▶ _Prompt_:
Can you write out every line from the start of the records below through the line containing "favorite_border", leaving out any pictures?

▶ _Stored records_:
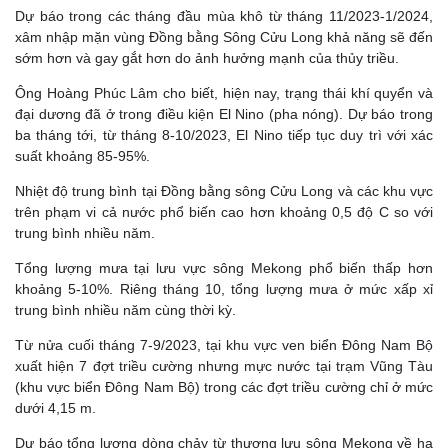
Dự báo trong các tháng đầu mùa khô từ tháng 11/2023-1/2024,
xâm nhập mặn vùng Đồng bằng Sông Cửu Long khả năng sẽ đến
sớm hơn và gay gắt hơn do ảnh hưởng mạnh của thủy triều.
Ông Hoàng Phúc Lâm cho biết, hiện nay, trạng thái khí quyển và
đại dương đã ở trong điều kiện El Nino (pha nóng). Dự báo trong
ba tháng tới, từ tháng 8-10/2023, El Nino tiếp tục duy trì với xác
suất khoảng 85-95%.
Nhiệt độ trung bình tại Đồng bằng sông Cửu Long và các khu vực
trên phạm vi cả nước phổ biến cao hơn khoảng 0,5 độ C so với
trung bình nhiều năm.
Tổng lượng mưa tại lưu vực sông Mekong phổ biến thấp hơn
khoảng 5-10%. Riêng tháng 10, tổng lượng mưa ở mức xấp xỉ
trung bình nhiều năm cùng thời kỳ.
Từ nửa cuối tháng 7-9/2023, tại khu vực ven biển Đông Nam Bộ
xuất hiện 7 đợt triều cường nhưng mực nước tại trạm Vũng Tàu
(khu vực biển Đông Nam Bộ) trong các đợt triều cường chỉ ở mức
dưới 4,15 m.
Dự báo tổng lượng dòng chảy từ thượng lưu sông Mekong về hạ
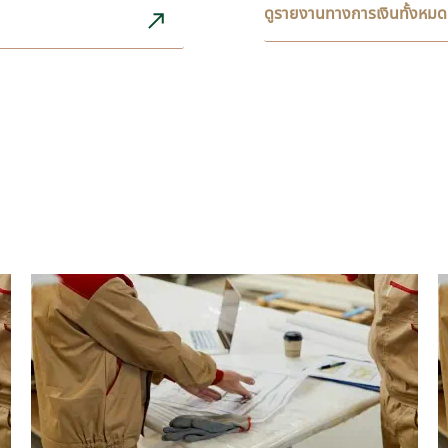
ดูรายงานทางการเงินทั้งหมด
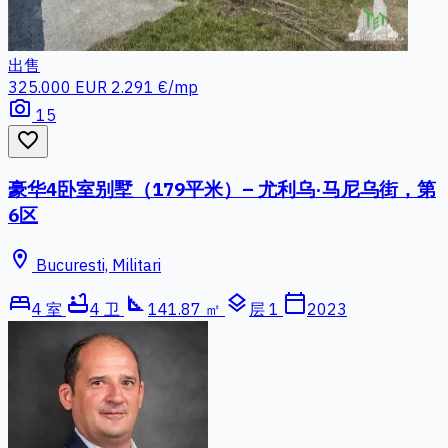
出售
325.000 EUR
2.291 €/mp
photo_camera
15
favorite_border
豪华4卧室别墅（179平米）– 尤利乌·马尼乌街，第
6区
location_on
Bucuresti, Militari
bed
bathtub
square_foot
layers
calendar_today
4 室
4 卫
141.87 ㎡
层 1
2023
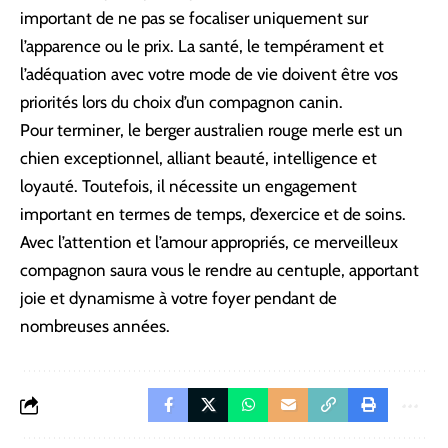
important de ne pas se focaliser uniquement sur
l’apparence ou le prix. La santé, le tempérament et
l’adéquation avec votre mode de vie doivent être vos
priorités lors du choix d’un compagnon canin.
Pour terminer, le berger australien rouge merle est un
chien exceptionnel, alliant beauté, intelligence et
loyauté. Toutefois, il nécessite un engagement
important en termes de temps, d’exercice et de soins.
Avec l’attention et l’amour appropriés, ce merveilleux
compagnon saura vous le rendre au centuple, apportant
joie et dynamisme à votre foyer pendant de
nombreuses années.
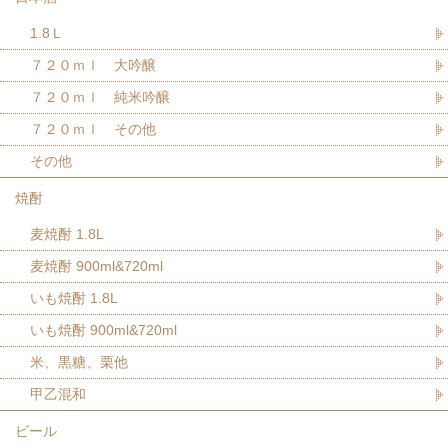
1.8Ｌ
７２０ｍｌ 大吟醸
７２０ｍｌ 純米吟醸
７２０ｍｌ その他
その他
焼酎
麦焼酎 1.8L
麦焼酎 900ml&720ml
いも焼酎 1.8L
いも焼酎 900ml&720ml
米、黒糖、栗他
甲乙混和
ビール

▶ _Reply_:
Dự báo trong các tháng đầu mùa khô từ tháng 11/2023-1/2024,
xâm nhập mặn vùng Đồng bằng Sông Cửu Long khả năng sẽ đến
sớm hơn và gay gắt hơn do ảnh hưởng mạnh của thủy triều.
Ông Hoàng Phúc Lâm cho biết, hiện nay, trạng thái khí quyển và
đại dương đã ở trong điều kiện El Nino (pha nóng). Dự báo trong
ba tháng tới, từ tháng 8-10/2023, El Nino tiếp tục duy trì với xác
suất khoảng 85-95%.
Nhiệt độ trung bình tại Đồng bằng sông Cửu Long và các khu vực
trên phạm vi cả nước phổ biến cao hơn khoảng 0,5 độ C so với
trung bình nhiều năm.
Tổng lượng mưa tại lưu vực sông Mekong phổ biến thấp hơn
khoảng 5-10%. Riêng tháng 10, tổng lượng mưa ở mức xấp xỉ
trung bình nhiều năm cùng thời kỳ.
Từ nửa cuối tháng 7-9/2023, tại khu vực ven biển Đông Nam Bộ
xuất hiện 7 đợt triều cường nhưng mực nước tại trạm Vũng Tàu
(khu vực biển Đông Nam Bộ) trong các đợt triều cường chỉ ở mức
dưới 4,15 m.
Dự báo tổng lượng dòng chảy từ thượng lưu sông Mekong về hạ
ดูรายงานทางการเงินทั้งหมด
出售
325.000 EUR
2.291 €/mp
photo_camera
15
favorite_border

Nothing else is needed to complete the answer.